* [Directions for this task]: Your answer should hold only the line containing "Подготовка к английскому в школе" and each line that follows it in the listing, copied exactly.
☆ ☆ ☆
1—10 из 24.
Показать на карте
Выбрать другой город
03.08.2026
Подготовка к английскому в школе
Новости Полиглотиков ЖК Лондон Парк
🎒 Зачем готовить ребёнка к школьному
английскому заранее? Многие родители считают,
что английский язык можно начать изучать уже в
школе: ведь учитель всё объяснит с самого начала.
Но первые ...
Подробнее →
☆ ☆ ☆
* [Written solution]:
Подготовка к английскому в школе
Новости Полиглотиков ЖК Лондон Парк
🎒 Зачем готовить ребёнка к школьному
английскому заранее? Многие родители считают,
что английский язык можно начать изучать уже в
школе: ведь учитель всё объяснит с самого начала.
Но первые ...
Подробнее →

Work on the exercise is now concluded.